June 28, 2021

Image: A film still showing the Bennett Dam construction site (SPRA 0198.02.05, Fonds 198: Ward-Marcy family fonds)

Movie Monday highlights videos from the Archives’ film collection. Every week, an archival film will be featured on our YouTube channel and here on our blog. The Movie Monday project is made possible with the generous funding support of Swan City Rotary Club of Grande Prairie.

It’s time for another Movie Monday family vacation! This week we are visiting the Bennett Dam, located near Hudson’s Hope, British Columbia. Our featured film was taken by the Marcy family in the early 1960s, when the hydroelectric dam was in the beginning stages of construction.

The W.A.C. Bennett Dam, named after British Columbia’s then-premier, is one of the largest earthfill structures in the world; the reservoir is so immense that it can be seen from space. The building of the dam itself began in 1964, though the site already had been under construction for some years. Cat machines dozed together moraine for sorting, and conveyors transported the graded material to the dam site – both of these procedures can be seen in the film!
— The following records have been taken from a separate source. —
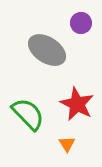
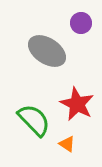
gray ellipse: moved 1 px down
green semicircle: moved 6 px right, 6 px down
orange triangle: rotated 24 degrees counterclockwise
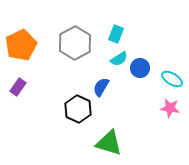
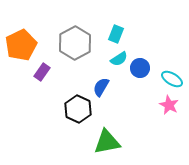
purple rectangle: moved 24 px right, 15 px up
pink star: moved 1 px left, 3 px up; rotated 18 degrees clockwise
green triangle: moved 2 px left, 1 px up; rotated 28 degrees counterclockwise
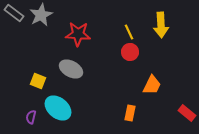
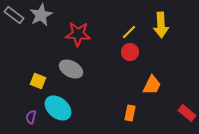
gray rectangle: moved 2 px down
yellow line: rotated 70 degrees clockwise
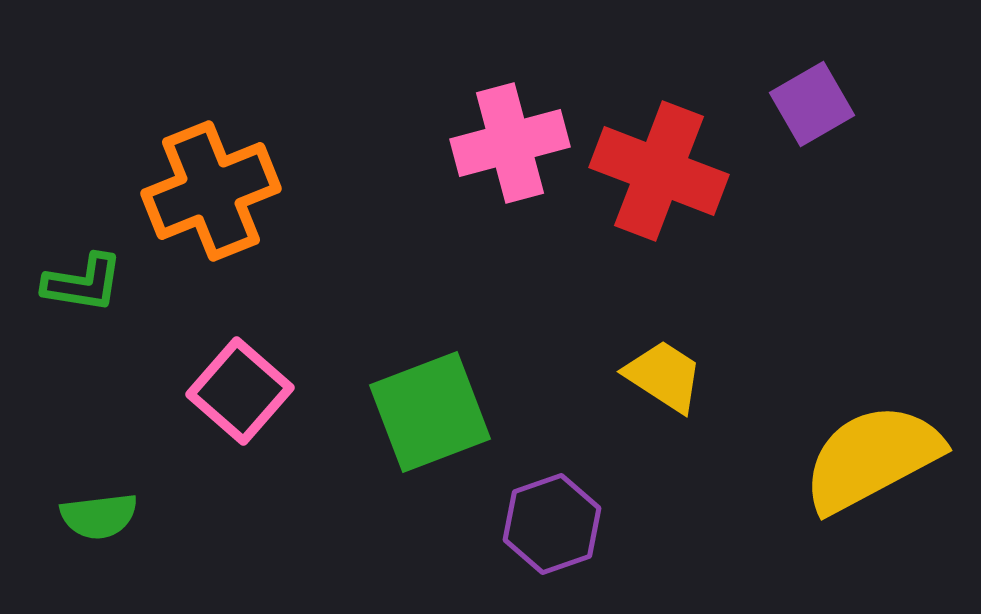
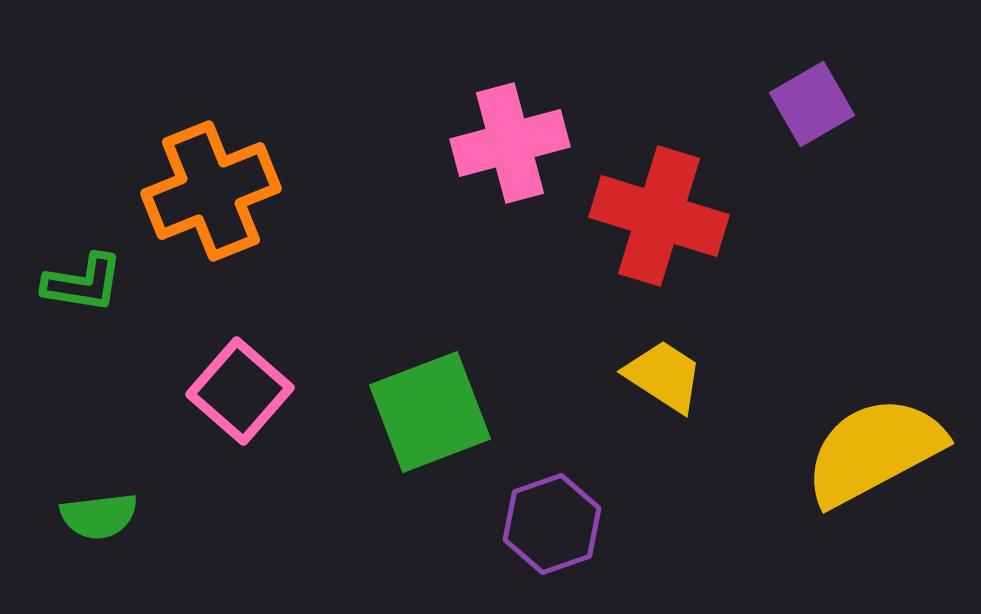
red cross: moved 45 px down; rotated 4 degrees counterclockwise
yellow semicircle: moved 2 px right, 7 px up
During the course of the dam’s construction, more than 100 million tons of gravel, sand, and rock were carried by dump trucks to the dam, and when construction was at its peak, more than 4,800 people were employed for the project. The construction of the dam was a long and complex process, but on September 28, 1968, power was generated from the project for the very first time. The dam celebrated its 50th anniversary of operation in 2018.